Anywho, it seemed like brussels sprouts and chicken would be a great antidote to weeks of cookies and carbs, so I decided to try a play on the salad I made for Thanksgiving.


The absolute worst part of brussels sprouts… cleaning and cutting them. First tear off all the outside leaves, then shred each sprout down to the nub. Toss the nub. Repeat. For an entire bag of sprouts. This was by far the most time consuming part of this otherwise really easy salad.

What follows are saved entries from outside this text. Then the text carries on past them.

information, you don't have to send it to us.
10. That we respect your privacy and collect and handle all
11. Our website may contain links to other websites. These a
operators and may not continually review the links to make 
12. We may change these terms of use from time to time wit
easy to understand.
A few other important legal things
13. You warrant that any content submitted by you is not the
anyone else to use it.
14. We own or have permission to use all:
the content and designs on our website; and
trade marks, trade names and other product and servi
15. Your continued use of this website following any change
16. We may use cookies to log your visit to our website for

Once the sprouts were shredded, I started on the chicken. I used thighs, it’s what I had on hand. I’m sure breasts would be good as well. I just trimmed a little fat and sprinkled each side with salt and pepper before tossing in my nice, hot, olive oil-coated cast iron skillet. Once in the skilled I brushed each piece with my chicken sauce. It would have been good as a marinade too, if I had started earlier and wasn’t too hungry to wait for marinade at this point.

IMG_0485.JPGWhile those bad boys cooked, back to the salad I went. Shredded brussels sprouts, meet pears and a dijon vinaigrette.


I tossed everything together with my (clean) hands and topped with some goat cheese, cinnamon sugar pecans and the chicken.


I enjoyed this so much, I’ve actually made it twice since the New Year. Delicious.